Tuesday, August 5, 2014

today, august 5th


august 5th

loneliness is a a feeling that creeps up on you. it comes unseen and unheard, slowly curls a hand around your shoulder and let's you get used to the feeling of it's heavy presence. it whispers things, horrible things, softly in your ear and it says them so kindly you willingly listen and accept it's words. it tells you that you're alone for a reason, that everyone is better off without you and you, worn down by it's constant whispers, believe it. you believe it so wholeheartedly that any offer of relief from it's grip is shrugged off, because you don't think you can shake it. but you can. you just need to try. 

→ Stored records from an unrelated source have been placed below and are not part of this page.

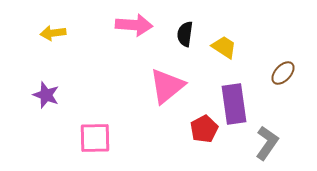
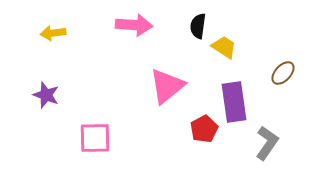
black semicircle: moved 13 px right, 8 px up
purple rectangle: moved 2 px up
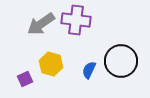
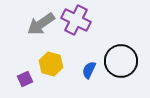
purple cross: rotated 20 degrees clockwise
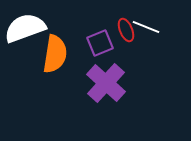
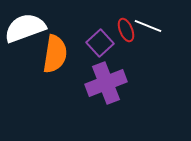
white line: moved 2 px right, 1 px up
purple square: rotated 20 degrees counterclockwise
purple cross: rotated 27 degrees clockwise
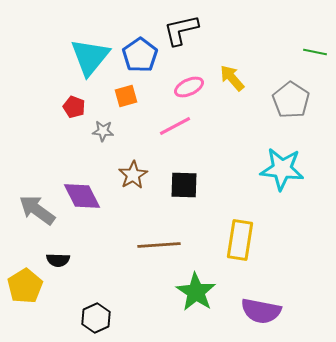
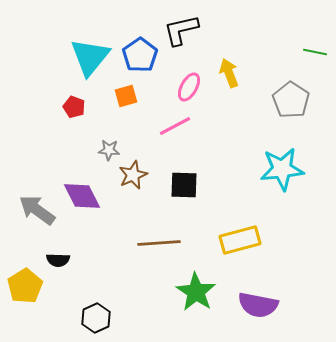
yellow arrow: moved 3 px left, 5 px up; rotated 20 degrees clockwise
pink ellipse: rotated 36 degrees counterclockwise
gray star: moved 6 px right, 19 px down
cyan star: rotated 12 degrees counterclockwise
brown star: rotated 8 degrees clockwise
yellow rectangle: rotated 66 degrees clockwise
brown line: moved 2 px up
purple semicircle: moved 3 px left, 6 px up
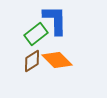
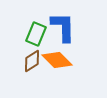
blue L-shape: moved 8 px right, 7 px down
green rectangle: rotated 30 degrees counterclockwise
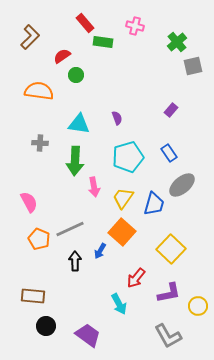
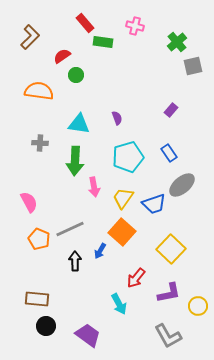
blue trapezoid: rotated 55 degrees clockwise
brown rectangle: moved 4 px right, 3 px down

that's why i need to learn to do. try. like today. loneliness  has had it's cold, hard grip on me recently and i wasn't doing anything to get rid of it. i was letting myself wither in it's presence. i suggested to my best friend that maybe we should get together, thinking this would help me, and even though she accepted my suggestion i was tempted to wiggle out of it. even after she enthusiastically started making plans i thought i should maybe stay home, just me and my loneliness, because why would she want to be with me? it's not going to fix this nothing's going to fix this i should just stay home. but then i decided to try.

it's not always talking that makes being with someone worthwhile. i've not always been the most keen on talking. i say thing when necessary, i hate small talk. if i've known you for years i'll be able to talk your ear off, yes, but only using words to convey things i feel the need to say. but sometimes words don't need to be said. sometimes, just driving on the highway with the windows rolled down and the radio turned up and looking at the bluest blue sky and just knowing that there's someone next to you who really cares, that you're with someone who really matters to you, is just enough. you don't need useless syllables polluting the air, trying to prove something. sometimes just knowing that they're there is just enough.

today i laughed til there was tears in my eyes, danced in my friends living room, made playlists with her sister, had the cutest chai tea latte in the cutest mug. if i had listened to loneliness i would have sat at my house, watching tv, feeling miserable. i wouldn't have done these simple, great things with simply great people. next time loneliness puts it's hand on my shoulder and tries to whisper to me, i'll tell it i don't have time. there are things to do, people to meet, experiences to experience and i just don't have time to feel lonely. and even if not doing is easier than doing when loneliness is around, when trying just seems like a waste of time, like it won't work, i'll try anyway.